Congress is moving to sharply reduce — and perhaps, eventually eliminate — funding for the Corporation for Public Broadcasting. In other words, less funds for Sesame Street and Reading Rainbow and other programs that are paid for, at least in part, by your taxes.
I'll probably find myself on the opposite side to many of my friends on this, but I don't think this is a bad thing. The motives behind the cuts may be nasty — an ongoing Conservative drive to silence reporting that does not, by default, skew in their favor — but that doesn't mean there aren't good reasons for the cuts. I've always been uncomfy with the notion that "funding for the arts" is a legitimate function of government. I want there to be arts, of course, just as I want there to be a lot of things that I don't think should be underwritten with tax dollars.

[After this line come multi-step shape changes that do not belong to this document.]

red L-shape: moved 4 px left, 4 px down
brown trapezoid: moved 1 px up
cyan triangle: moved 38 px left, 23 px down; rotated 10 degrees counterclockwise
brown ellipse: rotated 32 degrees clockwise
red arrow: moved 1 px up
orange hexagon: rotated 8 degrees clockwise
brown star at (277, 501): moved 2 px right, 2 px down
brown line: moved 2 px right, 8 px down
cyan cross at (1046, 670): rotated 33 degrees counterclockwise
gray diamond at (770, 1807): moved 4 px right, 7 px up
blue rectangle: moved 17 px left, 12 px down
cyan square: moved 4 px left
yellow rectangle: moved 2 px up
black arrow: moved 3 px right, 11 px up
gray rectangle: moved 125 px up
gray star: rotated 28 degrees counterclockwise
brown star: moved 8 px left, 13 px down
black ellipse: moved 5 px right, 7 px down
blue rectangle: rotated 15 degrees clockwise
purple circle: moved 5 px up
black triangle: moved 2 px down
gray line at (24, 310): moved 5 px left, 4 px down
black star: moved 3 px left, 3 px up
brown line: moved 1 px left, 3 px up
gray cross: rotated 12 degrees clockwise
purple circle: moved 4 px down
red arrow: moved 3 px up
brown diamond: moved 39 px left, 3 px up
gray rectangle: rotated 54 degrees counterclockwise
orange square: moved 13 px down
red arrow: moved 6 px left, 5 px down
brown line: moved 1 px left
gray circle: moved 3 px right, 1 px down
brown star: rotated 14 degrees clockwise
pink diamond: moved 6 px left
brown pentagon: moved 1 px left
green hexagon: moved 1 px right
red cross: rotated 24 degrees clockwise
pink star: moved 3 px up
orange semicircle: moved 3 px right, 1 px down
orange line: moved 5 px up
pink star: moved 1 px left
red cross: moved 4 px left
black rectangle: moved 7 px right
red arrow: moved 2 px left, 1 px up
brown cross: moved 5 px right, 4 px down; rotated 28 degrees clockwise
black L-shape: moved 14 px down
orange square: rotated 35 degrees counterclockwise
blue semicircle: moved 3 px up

But I also want the arts to be free of political pressure and I don't know that that's ever possible when they're underwritten with public money. I recall tuning in C-Span one day years ago and seeing Jesse Helms and an equally-insufferable Democrat debating the merits of some piece of statuary which had been paid for with federal funding. Helms thought it was obscene, the Democrat thought it wasn't, and my reaction was that these two men should not be having this discussion on the floor of the Senate. "The arts" should not be at the mercy of any politician's tastes or value system, and the sooner they're freed from that, the better.